Vlaamsche volk. Van onze menschen, ons land, onze natuur en ons bestaan, en in onze taal!
Wij waren ons zelf vergeten geraakt, en plots vernamen we door zijn mond dat wij ook menschen waren. Hoe bij ons ook de moeders lijden, hoe er in onze armste hutten ook harten zijn, die den strijd voor het leven hebben te strijden en hoe er ook bij ons liefde, haat, verdriet en verheuging door de menschen waart.
Wij hebben ook menschen: een Lambrecht Hensmans, een Arme Edelman, een Sisca van Roozemaal, een Loteling, een Bavo en Lieveken, een Baas Gansendonk. Uit alle standen. Nu zagen wij binnen in de donkere hutten, achter de gordijnen der burgerkamers, in de enge woonplaatsen der werkmenschen, achter de sombere muren der kasteelen, en in de naar spek-geurende pachthoeven. De muren doorheen, de harten binnen.
Menschen die het vertellen waard zijn. En we kregen ons menschen lief.
Door het vertellen van dezen goeden man vernamen we dat we ook eene natuur om ons heen hadden, eene schoone natuur. Niet alleen boomen en rauwen grond.

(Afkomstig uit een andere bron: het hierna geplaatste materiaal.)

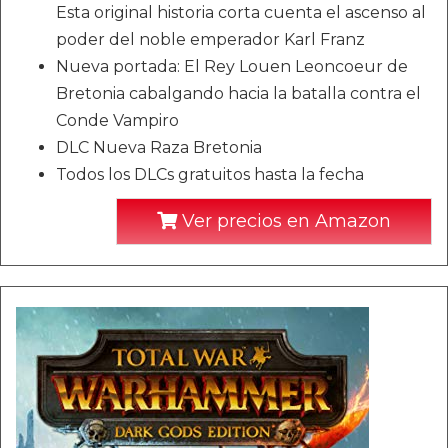
Esta original historia corta cuenta el ascenso al
poder del noble emperador Karl Franz
Nueva portada: El Rey Louen Leoncoeur de
Bretonia cabalgando hacia la batalla contra el
Conde Vampiro
DLC Nueva Raza Bretonia
Todos los DLCs gratuitos hasta la fecha
Ver precios en Amazon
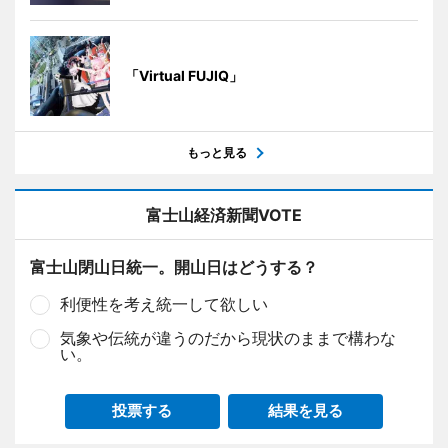
「Virtual FUJIQ」
もっと見る
富士山経済新聞VOTE
富士山閉山日統一。開山日はどうする？
利便性を考え統一して欲しい
気象や伝統が違うのだから現状のままで構わな
い。
投票する
結果を見る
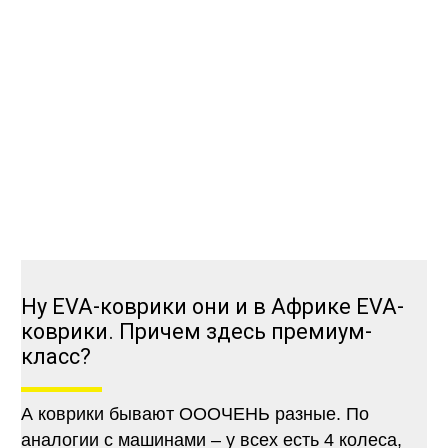
Ну EVA-коврики они и в Африке EVA-
коврики. Причем здесь премиум-
класс?
А коврики бывают ОООЧЕНЬ разные. По
аналогии с машинами – у всех есть 4 колеса,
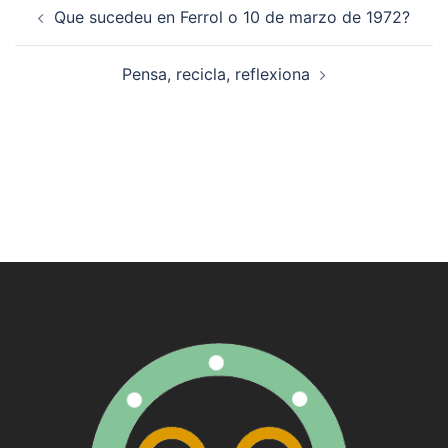
Navegación
Que sucedeu en Ferrol o 10 de marzo de 1972?
de
artigos
Pensa, recicla, reflexiona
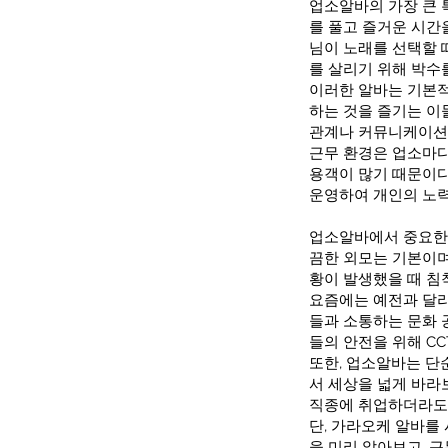
업소알바의 가장 큰 
를 풀고 즐거운 시간
님이 노래를 선택할 
를 살리기 위해 박수
이러한 알바는 기본적
하는 것을 즐기는 이
관계나 커뮤니케이션 
근무 환경은 업소마다
용객이 많기 때문이다
운영하여 개인의 노력
업소알바에서 중요한 
끔한 외모는 기본이며
황이 발생했을 때 침
요즘에는 예전과 달리
들과 소통하는 문화 
들의 안전을 위해 CC
또한, 업소알바는 단
서 세상을 넓게 바라
직종에 취업하더라도 
단, 가라오케 알바를
을 미리 알아보고, 근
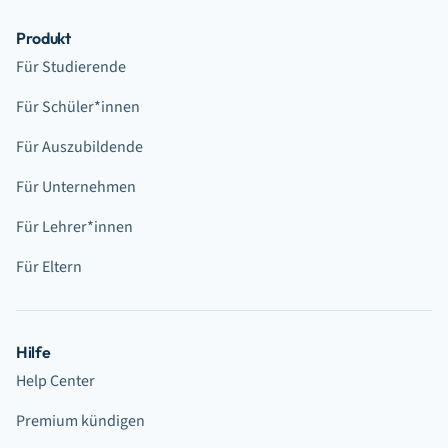
Produkt
Für Studierende
Für Schüler*innen
Für Auszubildende
Für Unternehmen
Für Lehrer*innen
Für Eltern
Hilfe
Help Center
Premium kündigen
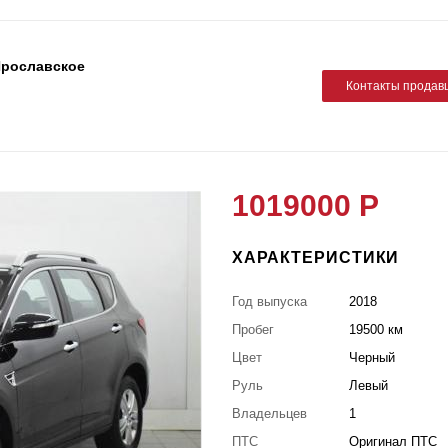
Ярославское
Контакты продав
1019000 Р
ХАРАКТЕРИСТИКИ
Год выпуска
2018
Пробег
19500 км
Цвет
Черный
Руль
Левый
Владельцев
1
ПТС
Оригинал ПТС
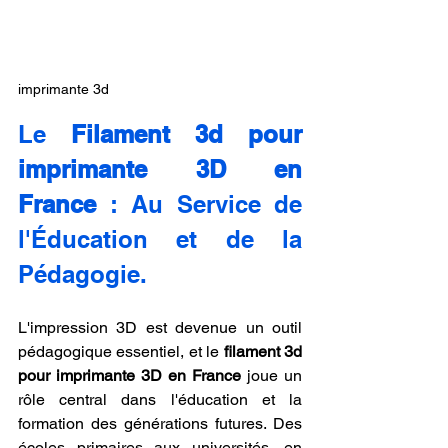
imprimante 3d
Le 
Filament 3d pour 
imprimante 3D en 
France
 : Au Service de 
l'Éducation et de la 
Pédagogie.
L'impression 3D est devenue un outil 
pédagogique essentiel, et le 
filament 3d 
pour imprimante 3D en France
 joue un 
rôle central dans l'éducation et la 
formation des générations futures. Des 
écoles primaires aux universités, en 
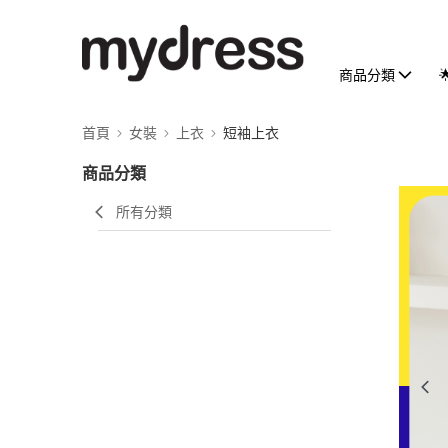
商品分類
首頁
女裝
上衣
短袖上衣
商品分類
所有分類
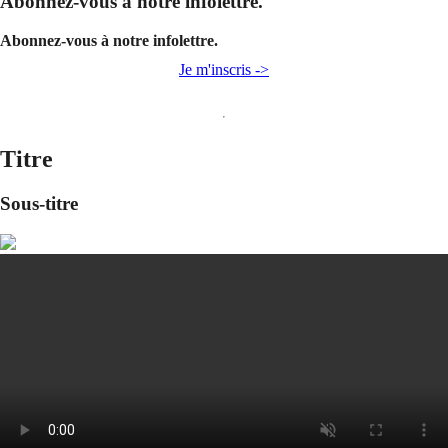
Abonnez-vous à notre infolettre.
Abonnez-vous à notre infolettre.
Je m'inscris ->
Titre
Sous-titre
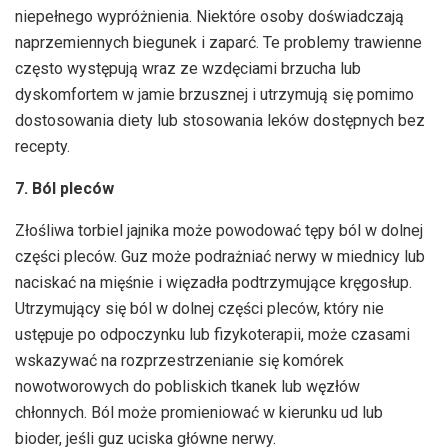
niepełnego wypróżnienia. Niektóre osoby doświadczają
naprzemiennych biegunek i zaparć. Te problemy trawienne
często występują wraz ze wzdęciami brzucha lub
dyskomfortem w jamie brzusznej i utrzymują się pomimo
dostosowania diety lub stosowania leków dostępnych bez
recepty.
7. Ból pleców
Złośliwa torbiel jajnika może powodować tępy ból w dolnej
części pleców. Guz może podrażniać nerwy w miednicy lub
naciskać na mięśnie i więzadła podtrzymujące kręgosłup.
Utrzymujący się ból w dolnej części pleców, który nie
ustępuje po odpoczynku lub fizykoterapii, może czasami
wskazywać na rozprzestrzenianie się komórek
nowotworowych do pobliskich tkanek lub węzłów
chłonnych. Ból może promieniować w kierunku ud lub
bioder, jeśli guz uciska główne nerwy.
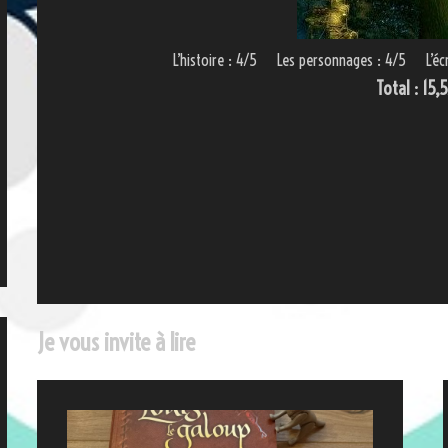
L’histoire : 4/5 Les personnages : 4/5 L’éc
Total : 15,
Je vous invite à lire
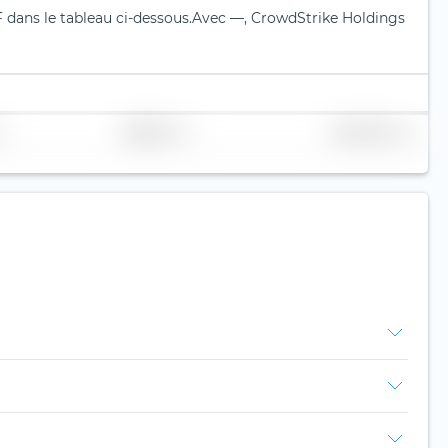
 dans le tableau ci-dessous.
Avec —, CrowdStrike Holdings
Réplication
Volume (Mio. €)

De schoonheid lag over alle dingen bij ons, zoowel als over de blauwe heuvelen van Italië. Hij toonde ons die schoonheid, de grootschheid der stille Kempen, de plechtigheid der wouden, de liefelijkheid van het heuvelend Brabant, de zee. En al de rijke vergezichten, telkens met een kroon van torens omgeven.
Wat een schoon land en we kregen ons land lief!
We kregen het lief onder al zijn verschijnselen, als hij, Consciende, vertelde van de luisterrijke morgenden, de edele avonden en van den herfst en de onweders en de sneeuw. Hij leerde ons de natuur bewonderen tot in de kleinste dingen. En bewonderen is danken.
Tot hiertoe waren wij niets en wij verwachtten niets, omdat wij niets geweest waren. Wij hadden geen groote daad, we stondaar met ledige handen. Zoo meenden wij. Maar hij deed ons staren naar de diepte van ons verleden.
En als een schitterend licht, als een ster van Bethleem, deed hij den Leeuw van Vlaanderen uit de donkerte der tijden opflikkeren. Het licht ervan ging door ons hart en ons bloed.
Een heel volk stond sidderend recht om te luisteren.
Trotsch, fier, verbaasd en bewonderend.
Het was of van alle torens de zegeklokken luidden, en er muziek tot in de hoogste wolken hing. Dat was het réveil van ons Volk.